Consider the Neverlate clock.
It’s a great item during back-to-school season. But the economics are difficult. Each clock costs $18 plus about $2 freight, if I can afford $960 to reach their 12-case discount (48 clocks). Because my open-to-buy is chronically struggling back up to zero, I have to go for their 3-case minimum instead, and pay $22 apiece.
The Manufacturer’s Suggested Retail Price (MSRP) is $34.99. To me, “.99” price points mean sale items, so I use $34.95. That four-cent difference happens to make me the cheapest vendor on the internet, and lately I have sold a goodly number. Each sale brings in $12.95 ($34.95 retail minus $22 cost). Profit! Right?
I wish it were that simple.
My cost structure requires a 50% average markup. 50 cents of every dollar goes toward replacing merchandise; the other 50 cents covers all of my other costs (or will, when I'm profitable). When I sell a Neverlate, only $17.48 goes back into my OTB. Because the clocks cost me $22, my OTB actually declines by $4.52 (the $22 cost minus the $17.48 infusion) every time I sell one. That’s another way of saying that I take a $4.52 loss.
When sales are broad-based, some of my merchandise that costs less than 50% of retail makes up the difference. But when an item like the Neverlate surges, as it did last month, I have a real problem.
This is a pickle, George. This is a pickle.
I know of five other web retailers selling this thing. Their price points are $34.98, $34.99, $39.95, $39.99, and $44.99. It’s tempting to simply raise my retail. But with two other online stores underselling me, I’d never sell another one. Only bricks-and-mortar stores can get away with price gouging (because in-store consumers can’t easily comparison shop). You can bet that the $44.99 retailer is not selling any clocks online.
When I went to reorder recently, I learned that the supply is limited; soon everyone will run out. I immediately raised my price to $39.95. And as expected, sales immediately stopped. Hooray! I'm no longer losing money on Neverlates.

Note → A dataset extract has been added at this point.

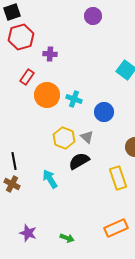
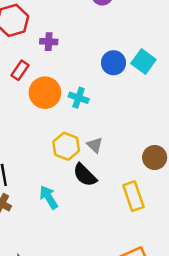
blue circle: (104, 112) -> (113, 63), moved
black semicircle: (79, 161) -> (85, 175), turned -105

That's obviously self-defeating.
What to do?
First, I’m going to have to cough up the $960 to get my cost down to $20 apiece. That cuts the loss from $4.52 to $2.52. I’ll have to risk getting stuck with 48 of these things if sales drop off when the back-to-school season ends. Second, I can inflate the weight by a few ounces to nick people a little bit extra on shipping. It goes against my own policy, and I hate doing it; but I’m desperate here. Let’s say that I can recoup another $0.52 that way and reduce the loss to $2 apiece.
By squeezing my budget mercilessly, I increased my OTB percentage from 50 to 50.75%. Now each sale replenishes $17.74 instead of $17.48. The gap is down to $1.74. I can’t figure out how to make that last $1.74 go away. I’ll have to absorb it, and make it up on other products.

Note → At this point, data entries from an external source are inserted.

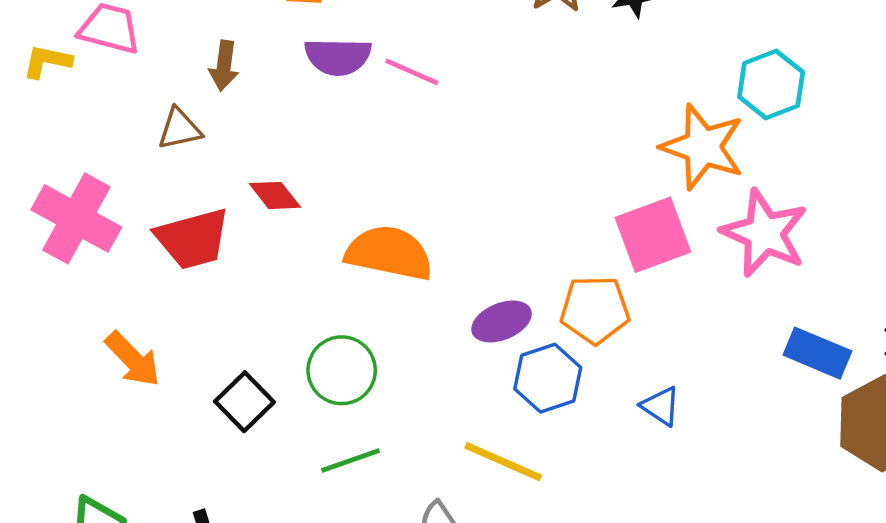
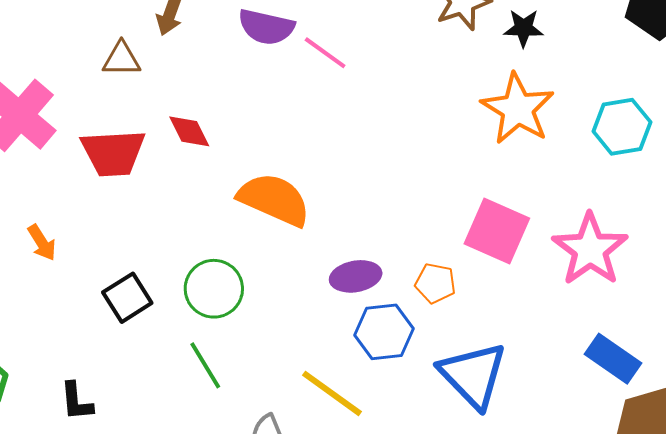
orange star: (703, 147) -> (518, 109), moved
pink square: (653, 235) -> (497, 231), turned 32
orange pentagon: (595, 310) -> (435, 283), size x0.7
orange arrow: (133, 359) -> (42, 243), size x0.7
blue triangle: (661, 406) -> (473, 375), size x2.0
green line: (350, 460) -> (205, 365), turned 66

After considerable deliberation, I decided that building volume is more important to my business than maximizing revenue per sale. So I dropped my price to $34.99. Now I'm tied for second-lowest price, with the difference being only a penny. The manufacturer sold me two more cases (eight clocks) from his limited supply. That gives me a total of 12 more in stock between today and the time the supply returns to normal in November. If I can sell all 12 between now and then, I’ll assume that the demand is sufficient to justify placing the big 48-piece reorder next time. If the item dies on me despite my loss-leader pricing, then I will instead try to trickle them out at the 39.95 retail.
Footnote: More than half of my recent Neverlate customers have paid an extra $2 for giftwrapping. If only I could get everyone to buy giftwrapping, I’d be all set.
(Update, August 2007: I've restored the original version of this post. It replaces a bowdlerized version that removed all price specifics at the vendor’s request. Since I decided to sever communication with that vendor after he removed my page link -- and especially because the post didn’t make sense when purged of numbers -- I have replaced the censored version.
(Ultimately, I ended up marking my stock down a couple of bucks to clear it out. At this writing, I’m down to four left. Thanks to its already inadequate markup, I just about broke even on this product. That’s too bad; it was a nice clock. I actually bought one of the last copies for myself.)